The type of ground truth used was expert consensus / expert measurement.

  • For Cardiac Ejection Fraction: Average measurements from three experts.
  • For Lung A-line Presence: Consensus of two or more experts.
  • For Lung B-line Counts: Average counts from three experts.

8. The Sample Size for the Training Set

The sample size for the training set is not specified in the provided text. The document only explicitly mentions that the test data was entirely separated from the training/validation datasets.


9. How the Ground Truth for the Training Set Was Established

The document does not specify how the ground truth for the training set was established. It only mentions that the AI algorithms (Deep Convolutional Neural Networks) were "trained with clinical data."
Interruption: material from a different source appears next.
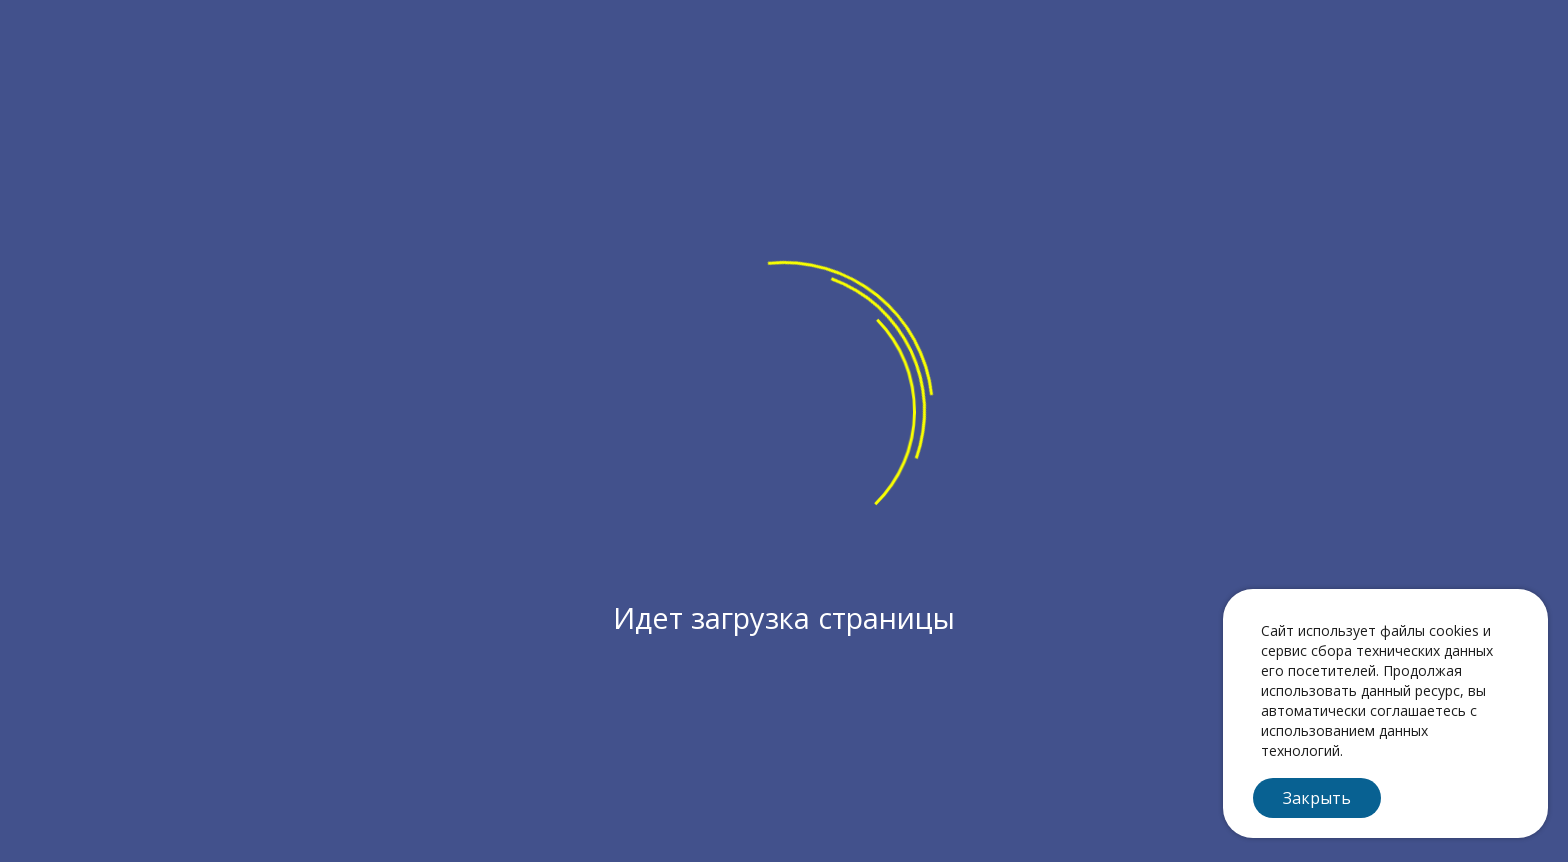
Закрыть (1317, 798)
§ 892.2050 Medical image management and processing system.

(a)
Identification. A medical image management and processing system is a device that provides one or more capabilities relating to the review and digital processing of medical images for the purposes of interpretation by a trained practitioner of disease detection, diagnosis, or patient management. The software components may provide advanced or complex image processing functions for image manipulation, enhancement, or quantification that are intended for use in the interpretation and analysis of medical images. Advanced image manipulation functions may include image segmentation, multimodality image registration, or 3D visualization. Complex quantitative functions may include semi-automated measurements or time-series measurements.(b)
Classification. Class II (special controls; voluntary standards—Digital Imaging and Communications in Medicine (DICOM) Std., Joint Photographic Experts Group (JPEG) Std., Society of Motion Picture and Television Engineers (SMPTE) Test Pattern).